Cette démarche doit cependant rester prudente parce qu’elle peut devenir porteuse de clichés et risque d’enfermer le patient dans sa propre culture ou dans ce que le médecin croit être sa tradition .
En réalité, le patient lui-même est le meilleur informateur de sa culture, de ses croyances, de ses représentations de la santé et de la maladie. Il faut essayer de prendre le temps de l’interroger et de se laisser guider par lui.»
Une thérapie adaptée au patient et à sa coutume.
« Il se peut que la recherche de sens échoue ou qu’elle n’aboutisse pas à un soulagement des plaintes chez le patient . Il se peut aussi que le médecin généraliste seul ne parvienne pas à démêler toute la complexité du problème et à se faire une idée suffisamment claire du diagnostic . Ou encore que les traitements ou thérapies classiques soient voués à l’échec .
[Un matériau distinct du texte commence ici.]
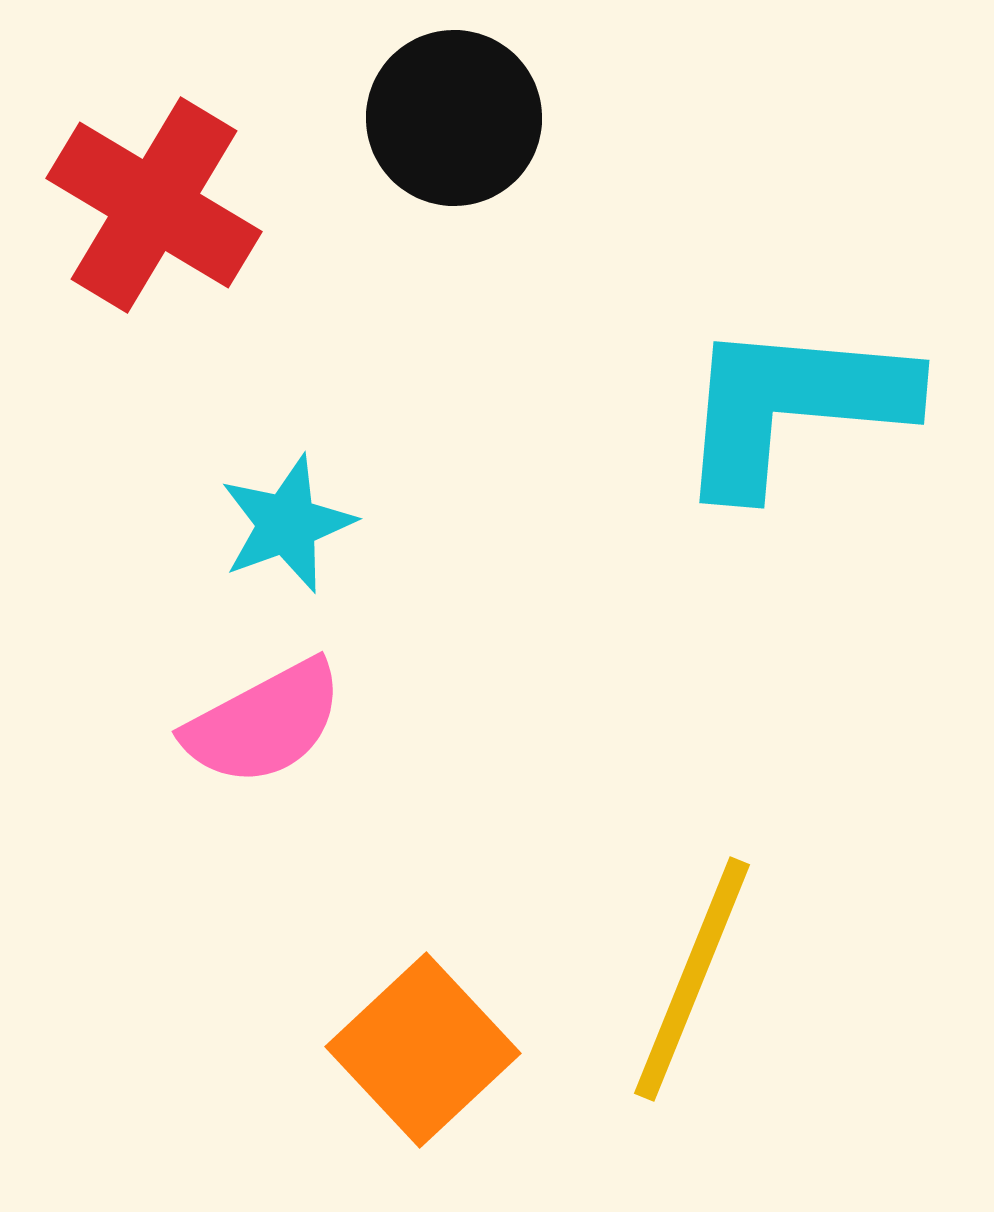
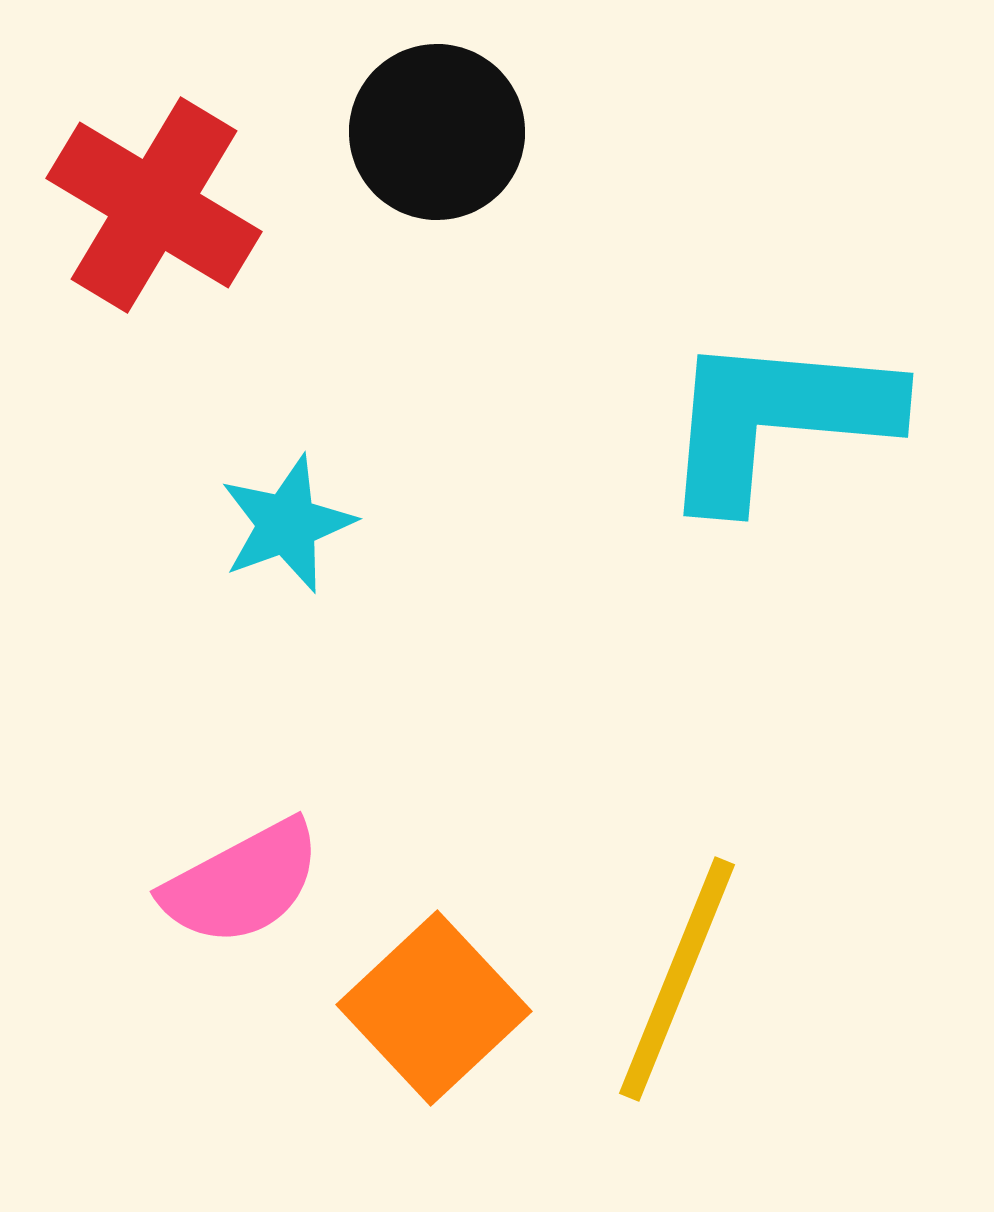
black circle: moved 17 px left, 14 px down
cyan L-shape: moved 16 px left, 13 px down
pink semicircle: moved 22 px left, 160 px down
yellow line: moved 15 px left
orange square: moved 11 px right, 42 px up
Des centres capables d’apporter une réponse à cette problématique existent. Il y en a qui fonctionnent sur base d’une thérapie individuelle («La clinique de l’exil» à Namur), d’autres sur le modèle ethnopsychiatrique ou encore sur les deux modèles selon les attentes du patient, son histoire et sa pathologie («Racines aériennes» à Liège).
Dans tous les cas, ces centres tentent de pratiquer la prise en charge dans la langue du patient grâce à la présence d’intervenants et de thérapeutes d’origines culturelles variées ou encore par l’intervention d’interprètes culturels extérieurs (Cripel, Cire…).

Ce travail revêt donc indéniablement un grand intérêt dans le domaine de la promotion de la santé.